→ **Data supplied**
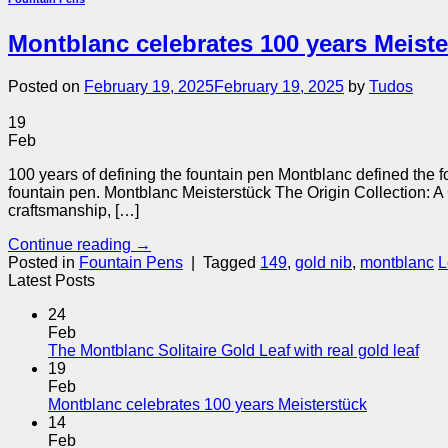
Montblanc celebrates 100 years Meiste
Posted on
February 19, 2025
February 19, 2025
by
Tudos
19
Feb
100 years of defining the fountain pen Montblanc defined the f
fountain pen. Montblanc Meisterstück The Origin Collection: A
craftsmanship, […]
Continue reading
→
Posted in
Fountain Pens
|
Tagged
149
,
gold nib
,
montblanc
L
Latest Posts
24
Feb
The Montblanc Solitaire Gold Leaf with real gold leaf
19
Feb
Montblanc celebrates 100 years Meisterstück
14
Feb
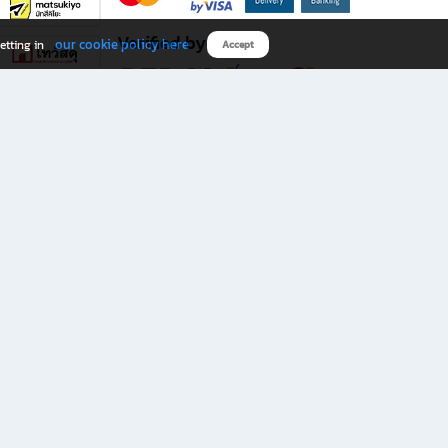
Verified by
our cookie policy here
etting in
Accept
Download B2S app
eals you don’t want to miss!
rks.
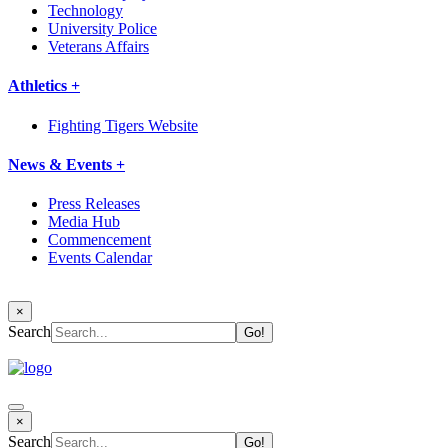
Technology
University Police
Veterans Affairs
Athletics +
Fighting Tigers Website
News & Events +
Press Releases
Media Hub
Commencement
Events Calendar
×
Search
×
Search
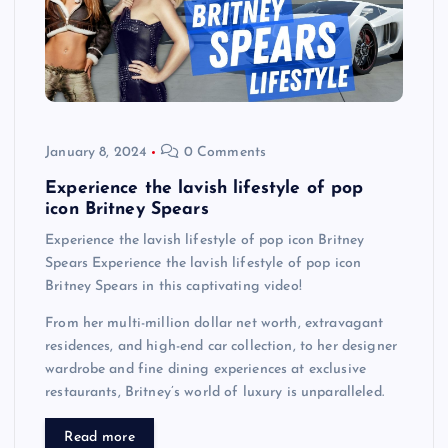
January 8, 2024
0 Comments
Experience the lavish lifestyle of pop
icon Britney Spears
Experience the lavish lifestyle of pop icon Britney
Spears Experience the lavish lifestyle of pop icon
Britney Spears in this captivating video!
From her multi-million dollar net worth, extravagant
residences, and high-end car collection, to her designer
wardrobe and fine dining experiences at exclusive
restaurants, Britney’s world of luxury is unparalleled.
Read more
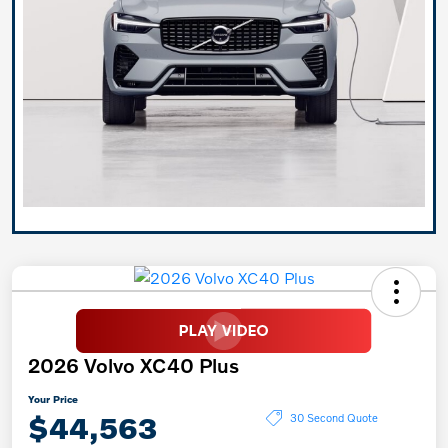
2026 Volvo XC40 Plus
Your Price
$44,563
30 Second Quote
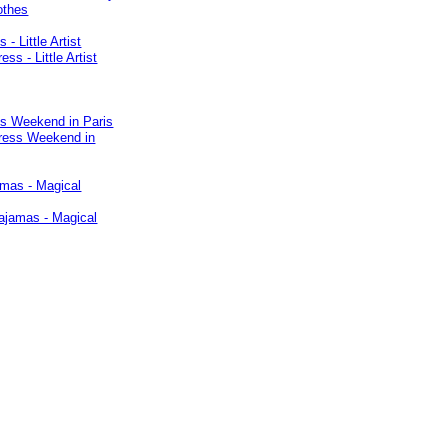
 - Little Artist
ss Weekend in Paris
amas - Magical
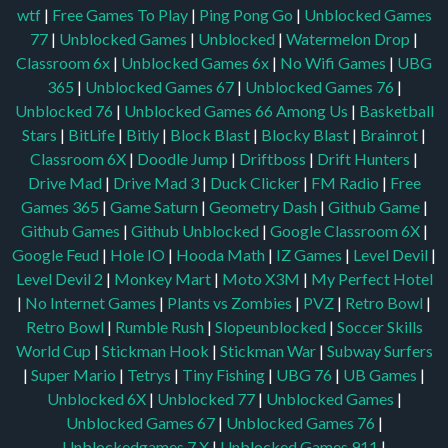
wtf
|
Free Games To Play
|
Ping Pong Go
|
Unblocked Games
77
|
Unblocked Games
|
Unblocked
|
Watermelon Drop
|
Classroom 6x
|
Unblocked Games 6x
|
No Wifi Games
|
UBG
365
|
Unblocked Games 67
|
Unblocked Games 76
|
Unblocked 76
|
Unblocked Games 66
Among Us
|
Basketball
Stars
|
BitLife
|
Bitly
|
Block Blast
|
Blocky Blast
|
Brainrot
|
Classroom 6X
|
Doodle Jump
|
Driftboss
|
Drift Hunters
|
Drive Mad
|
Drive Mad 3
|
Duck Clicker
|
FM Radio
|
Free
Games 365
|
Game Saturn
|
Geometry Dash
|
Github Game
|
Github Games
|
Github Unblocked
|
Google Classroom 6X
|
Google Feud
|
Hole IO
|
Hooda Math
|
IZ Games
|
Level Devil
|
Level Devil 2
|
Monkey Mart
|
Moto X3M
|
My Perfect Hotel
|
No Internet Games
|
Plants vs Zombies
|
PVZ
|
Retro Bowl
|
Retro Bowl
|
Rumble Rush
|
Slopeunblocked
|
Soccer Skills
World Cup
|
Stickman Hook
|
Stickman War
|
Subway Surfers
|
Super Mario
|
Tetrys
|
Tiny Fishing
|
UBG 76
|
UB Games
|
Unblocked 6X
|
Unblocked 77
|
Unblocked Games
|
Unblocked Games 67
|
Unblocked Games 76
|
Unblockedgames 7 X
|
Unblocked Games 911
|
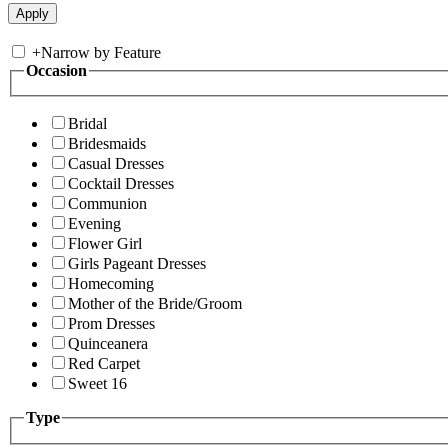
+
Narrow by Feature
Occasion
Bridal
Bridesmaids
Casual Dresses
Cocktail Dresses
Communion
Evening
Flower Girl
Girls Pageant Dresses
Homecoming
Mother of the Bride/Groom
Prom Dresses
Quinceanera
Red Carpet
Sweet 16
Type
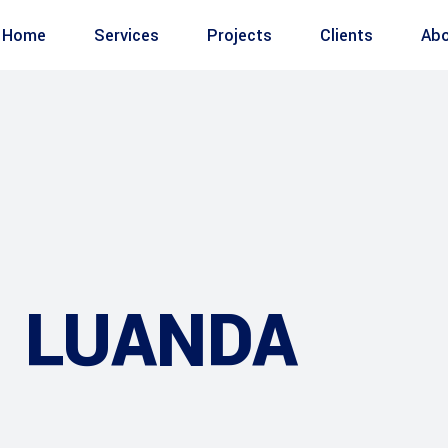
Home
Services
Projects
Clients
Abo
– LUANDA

→ **Exercise details**
Reproduce only the lines from the beginning of the data through the line that contains "our cookie policy here", both included, and please drop the pictures.

→ **Solution to this exercise**
Montblanc celebrates 100 years Meiste
Posted on
February 19, 2025
February 19, 2025
by
Tudos
19
Feb
100 years of defining the fountain pen Montblanc defined the f
fountain pen. Montblanc Meisterstück The Origin Collection: A
craftsmanship, […]
Continue reading
→
Posted in
Fountain Pens
|
Tagged
149
,
gold nib
,
montblanc
L
Latest Posts
24
Feb
The Montblanc Solitaire Gold Leaf with real gold leaf
19
Feb
Montblanc celebrates 100 years Meisterstück
14
Feb
Verified by
our cookie policy here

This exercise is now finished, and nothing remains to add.